Sociologists frequently understand finance in essentialist terms—as the creation and brokerage of capital. However, in line with other relational approaches in sociology, numerous scholars have investigated debt, credit, bonds, and other debt-like financial instruments as social relationships. And of course, equity relationships have long been understood in transactional terms.

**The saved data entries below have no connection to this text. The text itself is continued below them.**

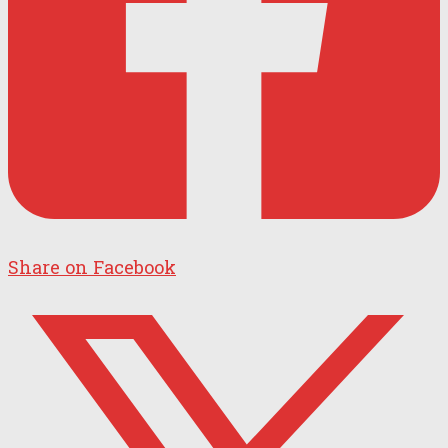
Share on Facebook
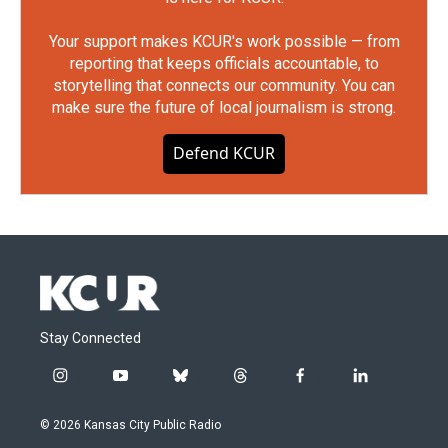
Your support makes KCUR's work possible — from
reporting that keeps officials accountable, to
storytelling that connects our community. You can
make sure the future of local journalism is strong.
Defend KCUR
Stay Connected
i
y
b
t
f
l
n
o
l
h
a
i
s
u
u
r
c
n
© 2026 Kansas City Public Radio
t
t
e
e
e
k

Building on sessions at the ISA Forum in Vienna in 2016, this open call for papers seeks theoretically-driven empirical research that investigates finance as social relationships, as well as papers that directly refute this framing. For example, if financial instruments, products, and services are social relationships, how are they embedded in racial and gender systems, and with what consequences? If financial products are conceived of as commodity chains—a string of interorganizational relationships stretching across time and space—how is finance racialized and gendered? Conversely, how is financialization changing racial and gender systems? More broadly, how does culture, moral beliefs, norms, habit, imitation, strategic behavior, social networks, or social institutions shape ongoing financial relationships? At the level of organizations, how does viewing debt and equity as relationships alter our understanding of the behavior of households, firms, corporations, municipalities, states, or transnational regions? At the level of financial instruments and markets, how are bonds, mortgages, and equity products created, marketed, and consumed? These broad questions are merely indicative of the wide range of research welcome in this panel.
Two types of theoretically-driven empirical papers will be given preference. First, research that addresses gender and/or racial systems. Second, research conducted outside of the North Atlantic.